Transcribed page contents:
---------------

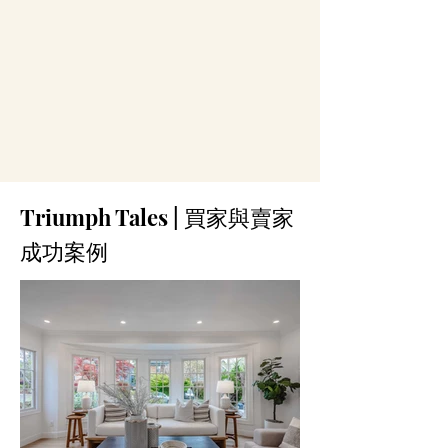
Triumph Tales | 買家與賣家
成功案例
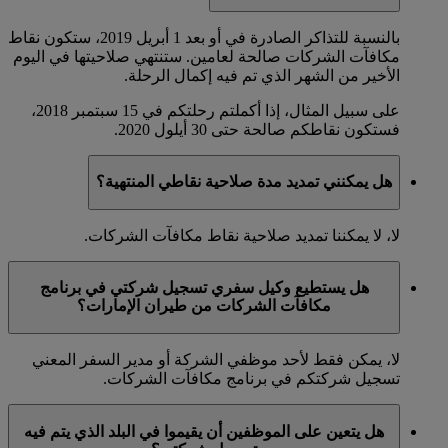
بالنسبة للتذاكر الصادرة في أو بعد 1 أبريل 2019، ستكون نقاط
مكافآت الشركات صالحة لعامين. ستنتهي صلاحيتها في اليوم
الأخير من الشهر الذي تم فيه إكمال الرحلة.
على سبيل المثال، إذا أكملتم رحلتكم في 15 سبتمبر 2018،
فستكون نقاطكم صالحة حتى 30 أيلول 2020.
هل يمكنني تمديد مدة صلاحية نقاطي المنتهية؟
لا، لا يمكننا تمديد صلاحية نقاط مكافآت الشركات.
هل يستطيع وكيل سفري تسجيل شركتي في برنامج
مكافآت الشركات من طيران الإمارات؟
لا، يمكن فقط لأحد موظفي الشركة أو مدير السفر المعني
تسجيل شركتكم في برنامج مكافآت الشركات.
هل يتعين على الموظفين أن يقيموا في البلد الذي يتم فيه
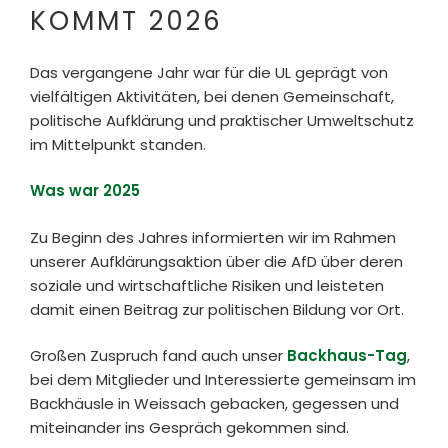
KOMMT 2026
Stark. Stärker. Stärken.
Das vergangene Jahr war für die UL geprägt von
vielfältigen Aktivitäten, bei denen Gemeinschaft,
politische Aufklärung und praktischer Umweltschutz
im Mittelpunkt standen.
Was war 2025
Zu Beginn des Jahres informierten wir im Rahmen
unserer Aufklärungsaktion über die AfD über deren
soziale und wirtschaftliche Risiken und leisteten
damit einen Beitrag zur politischen Bildung vor Ort.
Großen Zuspruch fand auch unser
Backhaus-Tag
,
bei dem Mitglieder und Interessierte gemeinsam im
Backhäusle in Weissach gebacken, gegessen und
miteinander ins Gespräch gekommen sind.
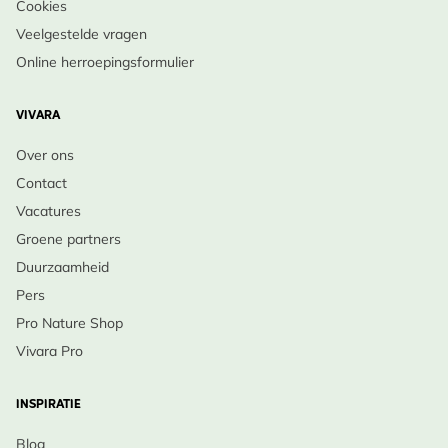
Cookies
Veelgestelde vragen
Online herroepingsformulier
VIVARA
Over ons
Contact
Vacatures
Groene partners
Duurzaamheid
Pers
Pro Nature Shop
Vivara Pro
INSPIRATIE
Blog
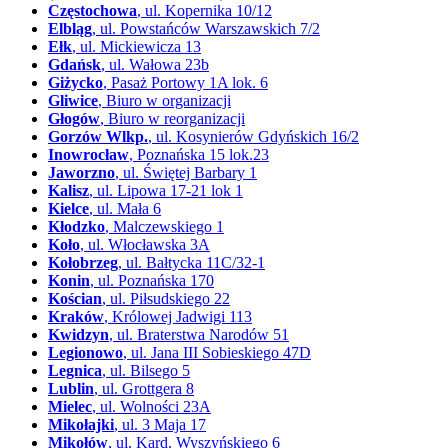
Częstochowa
, ul. Kopernika 10/12
Elbląg
, ul. Powstańców Warszawskich 7/2
Ełk
, ul. Mickiewicza 13
Gdańsk
, ul. Wałowa 23b
Giżycko
, Pasaż Portowy 1A lok. 6
Gliwice
, Biuro w organizacji
Głogów
, Biuro w reorganizacji
Gorzów Wlkp.
, ul. Kosynierów Gdyńskich 16/2
Inowrocław
, Poznańska 15 lok.23
Jaworzno
, ul. Świętej Barbary 1
Kalisz
, ul. Lipowa 17-21 lok 1
Kielce
, ul. Mała 6
Kłodzko
, Malczewskiego 1
Koło
, ul. Włocławska 3A
Kołobrzeg
, ul. Bałtycka 11C/32-1
Konin
, ul. Poznańska 170
Kościan
, ul. Piłsudskiego 22
Kraków
, Królowej Jadwigi 113
Kwidzyn
, ul. Braterstwa Narodów 51
Legionowo
, ul. Jana III Sobieskiego 47D
Legnica
, ul. Bilsego 5
Lublin
, ul. Grottgera 8
Mielec
, ul. Wolności 23A
Mikołajki
, ul. 3 Maja 17
Mikołów
, ul. Kard. Wyszyńskiego 6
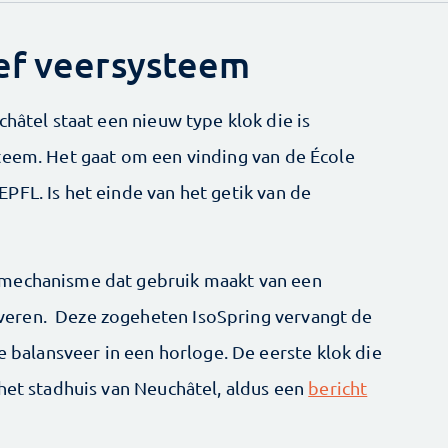
ef veersysteem
châtel staat een nieuw type klok die is
teem. Het gaat om een vinding van de École
PFL. Is het einde van het getik van de
smechanisme dat gebruik maakt van een
eren. Deze zogeheten IsoSpring vervangt de
de balansveer in een horloge. De eerste klok die
 het stadhuis van Neuchâtel, aldus een
bericht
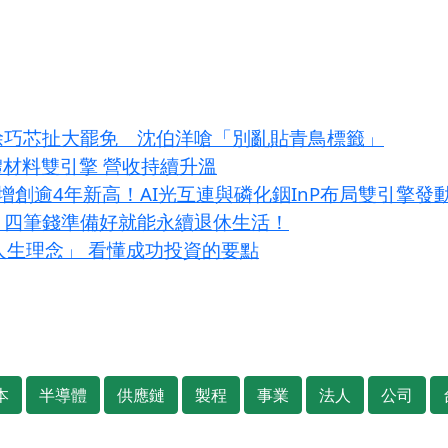
！徐巧芯扯大罷免 沈伯洋嗆「別亂貼青鳥標籤」
體材料雙引擎 營收持續升溫
增創逾4年新高！AI光互連與磷化銦InP布局雙引擎發
？四筆錢準備好就能永續退休生活！
大人生理念」 看懂成功投資的要點
本
半導體
供應鏈
製程
事業
法人
公司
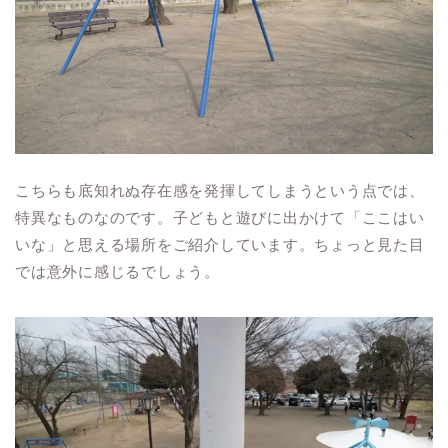
こちらも底知れぬ存在感を発揮してしまうという点では、
特異なものなのです。子どもと遊びに出かけて「ここはい
いな」と思える場所をご紹介しています。ちょっと見た目
では意外に感じるでしょう。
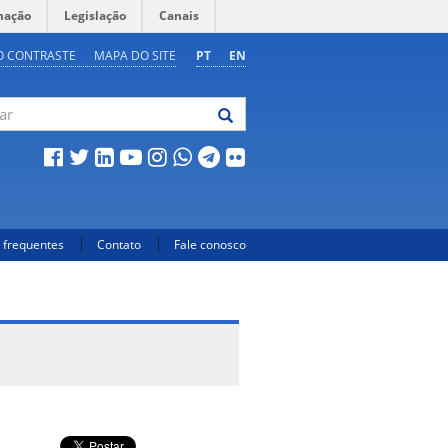
mação
Legislação
Canais
O CONTRASTE
MAPA DO SITE
PT
EN
 frequentes
Contato
Fale conosco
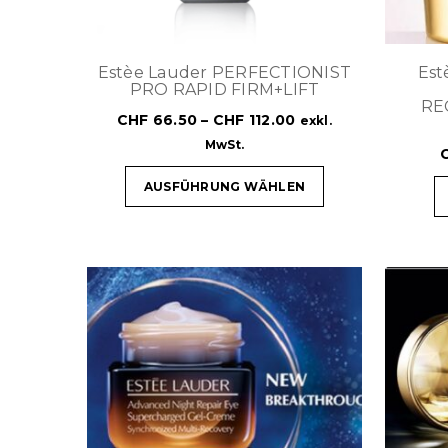
Estèe Lauder PERFECTIONIST
Est
PRO RAPID FIRM+LIFT
RE
CHF
66.50
–
CHF
112.00
exkl.
MwSt.
AUSFÜHRUNG WÄHLEN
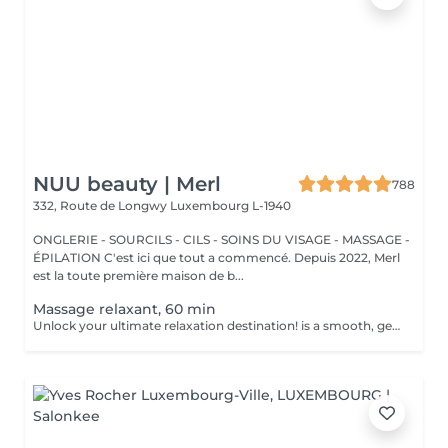
NUU beauty | Merl
788
332, Route de Longwy
Luxembourg L-1940
ONGLERIE - SOURCILS - CILS - SOINS DU VISAGE - MASSAGE -
ÉPILATION C'est ici que tout a commencé. Depuis 2022, Merl
est la toute première maison de b...
Massage relaxant, 60 min
Unlock your ultimate relaxation destination! is a smooth, gentle treatment that relieves muscular tension, increases circulation, and promotes a general sense of relaxation. Benefits of getting a relaxing massage: - improves sleep - reduce stress - eases muscle tension How is a relaxing massage done? - head and neck are massaged - shoulders and back are massaged - hands and arms are massaged - feet and legs are massaged - belly is massaged Age restrictions: there are no age restrictions for this procedure. Post procedure recommendations: do not do sport and any sharp movements 2-3 hours after the procedure. Frequency: 1-2 times per week, 10 times in total. Repeat once in 3-6 months.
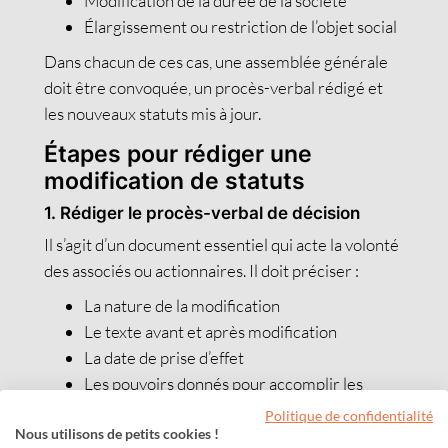
Modification de la durée de la société
Élargissement ou restriction de l’objet social
Dans chacun de ces cas, une assemblée générale
doit être convoquée, un procès-verbal rédigé et
les nouveaux statuts mis à jour.
Étapes pour rédiger une
modification de statuts
1. Rédiger le procès-verbal de décision
Il s’agit d’un document essentiel qui acte la volonté
des associés ou actionnaires. Il doit préciser :
La nature de la modification
Le texte avant et après modification
La date de prise d’effet
Les pouvoirs donnés pour accomplir les
formalités
Politique de confidentialité
Nous utilisons de petits cookies !
Exemple : « L’article 3 des statuts relatif au siège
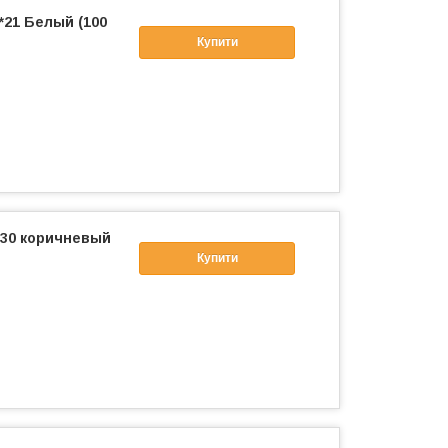
*21 Белый (100
Купити
*30 коричневый
Купити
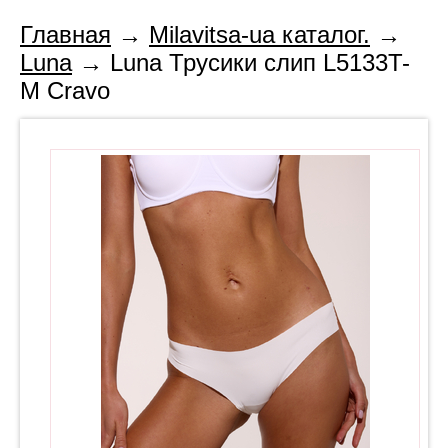
Главная
→
Milavitsa-ua каталог.
→
Luna
→ Luna Трусики слип L5133T-
M Cravo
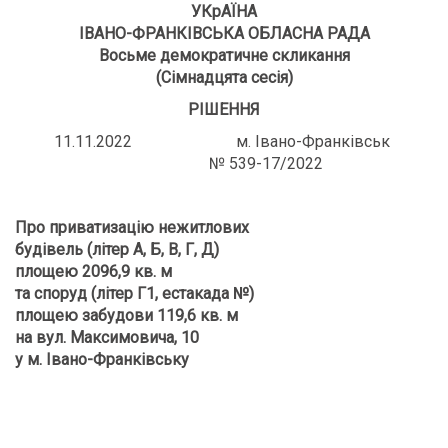
УКрАЇНА
ІВАНО-ФРАНКІВСЬКА ОБЛАСНА РАДА
Восьме демократичне скликання
(­­­­­­­­­­­­­­­­­­­­­Сімнадцята сесія)
РІШЕННЯ
11.11.2022 м. Івано-Франківськ
№ 539-17/2022
Про приватизацію нежитлових
будівель (літер А, Б, В, Г, Д)
площею 2096,9 кв. м
та споруд (літер Г1, естакада №)
площею забудови 119,6 кв. м
на вул. Максимовича, 10
у м. Івано-Франківську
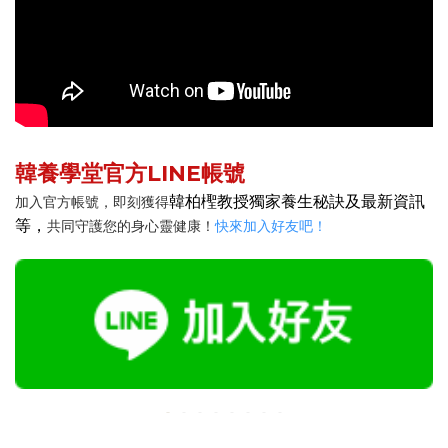
韓養學堂官方LINE帳號
韓柏檉教授獨家養生秘訣及最新資訊
加入官方帳號，即刻獲得
等，
共同守護您的身心靈健康！
快來加入好友吧！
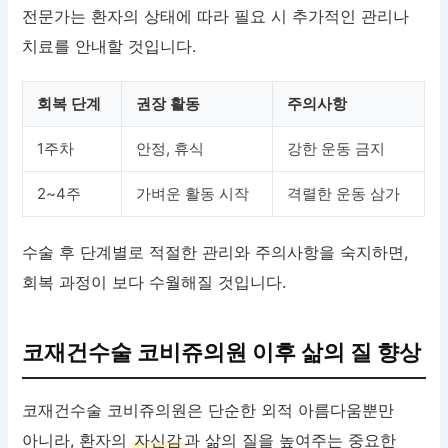
전문가는 환자의 상태에 따라 필요 시 추가적인 관리나
치료를 안내할 것입니다.
회복 단계
권장 활동
주의사항
1주차
안정, 휴식
강한 운동 금지
2~4주
가벼운 활동 시작
격렬한 운동 삼가
수술 후 단계별로 적절한 관리와 주의사항을 숙지하면,
회복 과정이 보다 수월해질 것입니다.
코재건수술 코비쥬의원 이후 삶의 질 향상
코재건수술 코비쥬의원은 단순한 외적 아름다움뿐만
아니라, 환자의
자신감
과 삶의 질을 높여주는 중요한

---------------

_About this task_
From the entries above, extract every line where the word "مكافآت" appears.

_Finished exercise_
مكافآت الشركات صالحة لعامين. ستنتهي صلاحيتها في اليوم
لا، لا يمكننا تمديد صلاحية نقاط مكافآت الشركات.
مكافآت الشركات من طيران الإمارات؟
تسجيل شركتكم في برنامج مكافآت الشركات.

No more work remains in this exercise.